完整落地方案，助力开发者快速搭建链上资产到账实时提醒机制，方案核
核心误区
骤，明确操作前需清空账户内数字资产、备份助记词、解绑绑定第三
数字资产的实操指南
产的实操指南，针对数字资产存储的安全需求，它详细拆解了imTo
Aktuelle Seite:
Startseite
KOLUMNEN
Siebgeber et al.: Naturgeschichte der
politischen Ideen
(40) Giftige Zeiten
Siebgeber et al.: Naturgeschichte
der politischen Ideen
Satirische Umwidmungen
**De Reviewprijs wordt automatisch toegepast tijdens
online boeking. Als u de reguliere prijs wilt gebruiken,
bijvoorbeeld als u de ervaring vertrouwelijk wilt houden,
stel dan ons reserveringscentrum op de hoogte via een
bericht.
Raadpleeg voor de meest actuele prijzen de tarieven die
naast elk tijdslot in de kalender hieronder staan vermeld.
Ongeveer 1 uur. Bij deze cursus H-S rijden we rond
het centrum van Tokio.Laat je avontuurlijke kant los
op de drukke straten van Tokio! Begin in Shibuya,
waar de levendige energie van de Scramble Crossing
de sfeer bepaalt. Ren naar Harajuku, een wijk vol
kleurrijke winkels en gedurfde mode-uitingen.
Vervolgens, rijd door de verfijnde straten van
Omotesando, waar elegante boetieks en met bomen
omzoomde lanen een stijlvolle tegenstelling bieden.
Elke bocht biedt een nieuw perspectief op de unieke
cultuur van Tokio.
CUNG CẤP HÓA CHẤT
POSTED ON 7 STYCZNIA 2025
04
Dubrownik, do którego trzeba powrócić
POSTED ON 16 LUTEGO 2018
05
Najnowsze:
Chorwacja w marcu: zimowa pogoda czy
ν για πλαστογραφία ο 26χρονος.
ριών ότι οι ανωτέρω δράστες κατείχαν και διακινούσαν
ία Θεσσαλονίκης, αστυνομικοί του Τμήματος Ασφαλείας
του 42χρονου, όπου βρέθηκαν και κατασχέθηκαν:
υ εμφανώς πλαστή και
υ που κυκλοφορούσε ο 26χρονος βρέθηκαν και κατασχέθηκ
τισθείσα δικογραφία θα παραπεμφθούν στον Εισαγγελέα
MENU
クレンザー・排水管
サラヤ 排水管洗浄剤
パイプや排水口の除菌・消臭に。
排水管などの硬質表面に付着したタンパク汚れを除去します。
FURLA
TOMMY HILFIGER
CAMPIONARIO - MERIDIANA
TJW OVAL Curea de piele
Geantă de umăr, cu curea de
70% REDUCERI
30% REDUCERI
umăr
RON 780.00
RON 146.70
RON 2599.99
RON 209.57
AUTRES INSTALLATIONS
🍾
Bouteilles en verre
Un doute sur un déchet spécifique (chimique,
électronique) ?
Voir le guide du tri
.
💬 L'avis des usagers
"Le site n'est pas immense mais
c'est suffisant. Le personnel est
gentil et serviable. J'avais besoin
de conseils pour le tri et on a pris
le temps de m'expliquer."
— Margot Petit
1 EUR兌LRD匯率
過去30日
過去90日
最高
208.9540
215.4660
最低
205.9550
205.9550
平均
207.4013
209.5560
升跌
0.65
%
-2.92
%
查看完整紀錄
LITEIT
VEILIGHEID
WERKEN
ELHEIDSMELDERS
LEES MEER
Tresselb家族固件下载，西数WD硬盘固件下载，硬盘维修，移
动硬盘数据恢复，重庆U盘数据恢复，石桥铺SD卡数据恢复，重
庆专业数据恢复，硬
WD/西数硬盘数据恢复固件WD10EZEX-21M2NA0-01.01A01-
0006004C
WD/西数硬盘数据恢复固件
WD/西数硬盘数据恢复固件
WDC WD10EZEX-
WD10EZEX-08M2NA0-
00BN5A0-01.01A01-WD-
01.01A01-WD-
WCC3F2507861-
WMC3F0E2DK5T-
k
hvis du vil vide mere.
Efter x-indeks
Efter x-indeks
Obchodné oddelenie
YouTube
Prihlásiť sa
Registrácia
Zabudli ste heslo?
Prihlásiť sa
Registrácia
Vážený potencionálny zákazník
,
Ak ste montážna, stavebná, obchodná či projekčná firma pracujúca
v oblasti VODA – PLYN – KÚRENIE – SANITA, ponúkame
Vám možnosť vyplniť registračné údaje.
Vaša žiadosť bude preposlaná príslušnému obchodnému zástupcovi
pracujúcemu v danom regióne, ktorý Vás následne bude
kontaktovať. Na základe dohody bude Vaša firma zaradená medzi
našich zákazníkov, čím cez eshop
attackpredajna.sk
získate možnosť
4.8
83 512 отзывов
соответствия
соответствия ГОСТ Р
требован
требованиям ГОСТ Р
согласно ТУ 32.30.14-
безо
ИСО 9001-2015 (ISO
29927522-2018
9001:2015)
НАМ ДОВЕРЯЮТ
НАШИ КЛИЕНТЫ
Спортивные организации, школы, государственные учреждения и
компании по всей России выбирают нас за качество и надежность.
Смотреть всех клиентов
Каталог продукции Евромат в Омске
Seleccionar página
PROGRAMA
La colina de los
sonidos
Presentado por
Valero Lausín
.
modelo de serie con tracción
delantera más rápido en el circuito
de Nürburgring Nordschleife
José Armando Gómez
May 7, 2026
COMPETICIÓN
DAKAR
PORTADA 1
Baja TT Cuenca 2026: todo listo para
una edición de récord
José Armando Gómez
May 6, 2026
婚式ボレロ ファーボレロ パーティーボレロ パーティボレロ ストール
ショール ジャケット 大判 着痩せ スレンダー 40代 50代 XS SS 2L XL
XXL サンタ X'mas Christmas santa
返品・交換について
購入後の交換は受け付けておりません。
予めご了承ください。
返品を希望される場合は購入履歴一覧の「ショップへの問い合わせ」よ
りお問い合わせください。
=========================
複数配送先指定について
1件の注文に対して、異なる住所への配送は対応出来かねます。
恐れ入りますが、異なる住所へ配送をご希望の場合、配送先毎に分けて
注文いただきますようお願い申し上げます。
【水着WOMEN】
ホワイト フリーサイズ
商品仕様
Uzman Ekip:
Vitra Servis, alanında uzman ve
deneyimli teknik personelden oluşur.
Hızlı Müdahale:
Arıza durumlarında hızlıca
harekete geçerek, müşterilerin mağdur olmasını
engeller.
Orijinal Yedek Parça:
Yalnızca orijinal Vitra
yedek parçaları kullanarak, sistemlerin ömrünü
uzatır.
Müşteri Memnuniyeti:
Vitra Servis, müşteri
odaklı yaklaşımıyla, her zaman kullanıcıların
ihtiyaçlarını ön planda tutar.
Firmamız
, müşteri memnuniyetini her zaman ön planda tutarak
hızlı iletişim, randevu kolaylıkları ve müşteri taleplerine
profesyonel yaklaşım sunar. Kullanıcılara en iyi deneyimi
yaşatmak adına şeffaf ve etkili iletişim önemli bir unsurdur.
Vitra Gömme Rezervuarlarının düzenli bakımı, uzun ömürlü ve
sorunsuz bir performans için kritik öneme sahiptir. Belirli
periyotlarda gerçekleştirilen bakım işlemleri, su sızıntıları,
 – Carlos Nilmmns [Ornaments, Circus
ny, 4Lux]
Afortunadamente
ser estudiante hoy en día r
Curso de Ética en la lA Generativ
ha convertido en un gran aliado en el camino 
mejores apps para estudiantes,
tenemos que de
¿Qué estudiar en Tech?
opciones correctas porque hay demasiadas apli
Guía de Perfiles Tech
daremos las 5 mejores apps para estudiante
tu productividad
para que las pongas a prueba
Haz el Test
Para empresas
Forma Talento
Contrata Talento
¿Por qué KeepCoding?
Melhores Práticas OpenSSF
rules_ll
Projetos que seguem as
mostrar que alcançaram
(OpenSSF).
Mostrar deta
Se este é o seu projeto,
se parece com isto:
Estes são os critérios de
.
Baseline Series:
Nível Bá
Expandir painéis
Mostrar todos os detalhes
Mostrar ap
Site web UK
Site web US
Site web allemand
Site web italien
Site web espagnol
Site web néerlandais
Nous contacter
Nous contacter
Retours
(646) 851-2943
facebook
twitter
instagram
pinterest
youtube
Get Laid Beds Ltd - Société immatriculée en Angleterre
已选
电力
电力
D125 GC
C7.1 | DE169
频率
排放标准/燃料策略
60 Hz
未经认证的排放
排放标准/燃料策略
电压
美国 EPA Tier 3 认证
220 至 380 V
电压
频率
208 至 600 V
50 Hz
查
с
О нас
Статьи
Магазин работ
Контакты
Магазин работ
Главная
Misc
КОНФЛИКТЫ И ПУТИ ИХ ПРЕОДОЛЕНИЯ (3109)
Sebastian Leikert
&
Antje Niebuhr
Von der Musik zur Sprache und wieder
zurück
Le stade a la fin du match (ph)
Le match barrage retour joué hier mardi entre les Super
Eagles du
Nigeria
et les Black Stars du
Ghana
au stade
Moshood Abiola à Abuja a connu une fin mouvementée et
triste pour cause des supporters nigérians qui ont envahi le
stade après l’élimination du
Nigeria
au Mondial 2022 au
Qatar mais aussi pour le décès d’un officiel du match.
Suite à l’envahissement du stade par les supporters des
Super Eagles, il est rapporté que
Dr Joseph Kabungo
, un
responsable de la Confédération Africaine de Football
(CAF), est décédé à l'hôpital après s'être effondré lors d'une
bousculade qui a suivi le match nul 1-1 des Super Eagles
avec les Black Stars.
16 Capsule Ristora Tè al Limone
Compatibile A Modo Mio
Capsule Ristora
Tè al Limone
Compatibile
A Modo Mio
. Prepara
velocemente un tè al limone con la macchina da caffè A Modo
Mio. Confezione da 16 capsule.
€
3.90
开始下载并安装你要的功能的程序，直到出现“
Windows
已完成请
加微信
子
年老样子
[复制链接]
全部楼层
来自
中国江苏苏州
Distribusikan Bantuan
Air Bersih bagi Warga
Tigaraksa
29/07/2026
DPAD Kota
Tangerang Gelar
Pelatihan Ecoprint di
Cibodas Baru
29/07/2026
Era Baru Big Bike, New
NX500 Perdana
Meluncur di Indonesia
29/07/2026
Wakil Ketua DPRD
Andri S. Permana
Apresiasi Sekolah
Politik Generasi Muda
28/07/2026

■ **Task prompt**:
Wherever the string "βρέθηκαν" appears in the entries above, return the line it appears on.

■ **Answer space**:
του 42χρονου, όπου βρέθηκαν και κατασχέθηκαν:
υ που κυκλοφορούσε ο 26χρονος βρέθηκαν και κατασχέθηκ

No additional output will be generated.